By Andrea Gallo | The Advocate | February 4, 2022

Louisiana Attorney General Jeff Landry failed to report that he received more than $4,000 in travel reimbursements last year within the time period that state public servants are required to submit such expenses to the state’s Ethics Board.

Tax forms filed Jan. 31 with the Internal Revenue Service show that the Republican Attorneys General Association, known as RAGA, reimbursed Landry for three trips in 2021. Landry got a $710 reimbursement last July, a $2,410 reimbursement last August and $910 reimbursement last October.

While the 2021 trips were the most recent, RAGA’s past tax forms show that they’ve reimbursed Landry at least $8,000 in travel expenses since 2018. Landry, the state’s top law enforcement official, has never reported the reimbursements through disclosure forms for “complimentary admission, lodging, and reasonable transportation or a reimbursement of such expenses,” according to the state’s Ethics Board online filings.

State law requires public officials to disclose when they receive reimbursements or comped travel; they must do so within 60 days of receipt. The law says public officials are supposed to include information about when and where they were traveling, the purpose of the travel, who paid for their expenses and the amount reimbursed.

The RAGA filings do not say where Landry traveled and for what purpose, but they do list Landry’s home address in their descriptions. Landry’s spokesperson, Cory Dennis, did not answer questions about why Landry did not fill out the disclosure forms, the purpose of his travel and whether the reimbursements went to Landry’s campaign fund, state coffers or personal bank account.

Instead, Dennis said, “there is nothing improper about these reimbursements.”

Others say the attorney general ought to set a better example.

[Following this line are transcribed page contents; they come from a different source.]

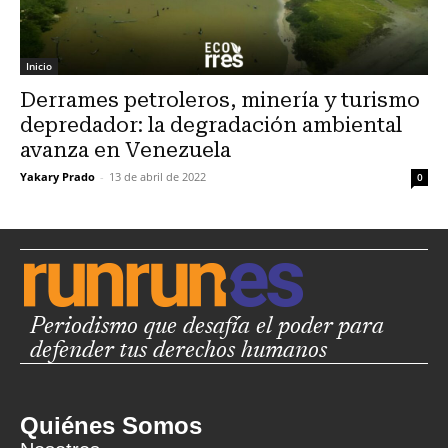
Inicio
Derrames petroleros, minería y turismo
depredador: la degradación ambiental
avanza en Venezuela
Yakary Prado
-
13 de abril de 2022
0
Periodismo que desafía el poder para
defender tus derechos humanos
Quiénes Somos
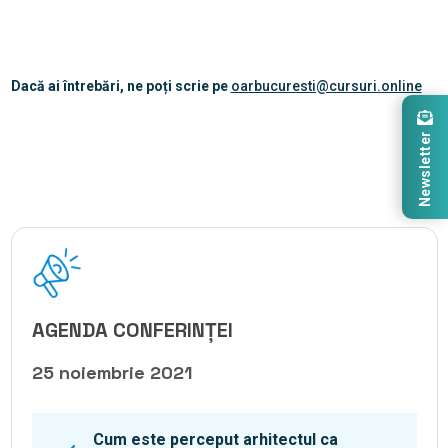
Dacă ai întrebări, ne poți scrie pe
oarbucuresti@cursuri.online
Newsletter
AGENDA CONFERINȚEI
25 noiembrie 2021
Cum este perceput arhitectul ca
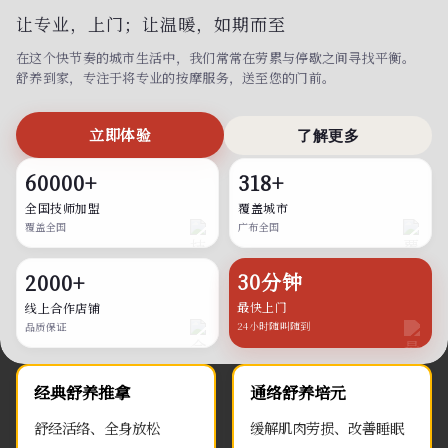
让专业，上门；
让温暖，如期而至
在这个快节奏的城市生活中，我们常常在劳累与停歇之间寻找平衡。
舒养到家，专注于将专业的按摩服务，送至您的门前。
立即体验
了解更多
60000+
318+
全国技师加盟
覆盖城市
覆盖全国
广布全国
30分钟
2000+
最快上门
线上合作店铺
24小时随叫随到
品质保证
经典舒养推拿
通络舒养培元
舒经活络、全身放松
缓解肌肉劳损、改善睡眠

“He is the attorney general of the state of Louisiana. If anybody is supposed to know the laws of Louisiana, including the ethics laws, it’s him,” said Rafael Goyeneche, president of the Metropolitan Crime Commission, a New Orleans-based watchdog group. “While this is not necessarily a lot of money, it may have been an oversight, but he as the lawyer for the state of Louisiana, the attorney general for the state of Louisiana, has to be held to a higher standard.”

Landry’s last filing with the state’s Ethics Board was in May 2021, when he submitted his personal financial disclosure forms for 2020. In all of his time working in politics, he has never submitted disclosure forms about travel, admission or lodging, based on those posted on the Ethics Board’s website.

Among his peers, that’s unusual.

Landry’s predecessor as attorney general, Buddy Caldwell, submitted a disclosure in 2012, for example, for a $1,154 trip to Washington, D.C. for a seminar. And Gov. John Bel Edwards last filed one of the disclosure forms in 2018, when he reported that the Center for Planning Excellence paid $159 for his lodging during an event at the Greater New Orleans Foundation.

State Treasurer John Schroder also filed a disclosure form this January for a $1,486 trip he took last November to Florida for a national meeting of state financial officers. He also submitted a form last September for a $695 July trip to Utah for a Louisiana Firefighters Retirement System meeting.

The state’s Ethics Board can penalize public servants who fail to follow the rules by charging them with a violation of the code, which can end in a settlement agreement or be battled out through administrative courts. Those found out of step can also be fined, though state Ethics Administrator Kathleen Allen said she “cannot think of charges issued in which this provision was raised.” It’s the sort of omission that can be hard to police, as it’s up to public servants to report their own behavior.

The Ethics Board maintains lists online of public officials who fail to file financial disclosure forms — and the fines assessed for failing to do so — but those involve personal financial disclosures. Landry is up to date on those.

Landry also reported some expenses related to RAGA in campaign finance forms from 2020 and 2019, but the expenses do not correspond with those on RAGA’s filings. For example, RAGA reported that they reimbursed Landry with $718 in May 2019 for lodging. That expense does not appear in Landry’s campaign finance forms, though Landry reported tapping his campaign fund for $398 in October 2019 for a hotel stay related to a “RAGA event.”

One sole expense appears both on Landry and RAGA’s disclosure forms, and it isn’t related to travel. Both reported that RAGA gave a $5,000 contribution to Landry’s campaign fund in late 2018.

Landry was the chair of RAGA in 2020 and has been on its executive committee since then.

That organization came under heavy scrutiny last year after one of its offshoots, the Rule of Law Defense Fund, sent out a robocall the day before a pro-Donald Trump mob stormed the U.S. Capitol while lawmakers were voting to certify that Joe Biden won the presidency.

The robocall invited “patriots like you” to “march to the Capitol building and call on Congress to stop the steal.”

Landry is also listed in past tax documents as one of several directors of the Rule of Defense Law Fund. The fund’s chairman said in the aftermath of the call that he was directing an internal review of it, while a RAGA spokesperson said that they condemned the violence and that RAGA “had no involvement” in the event.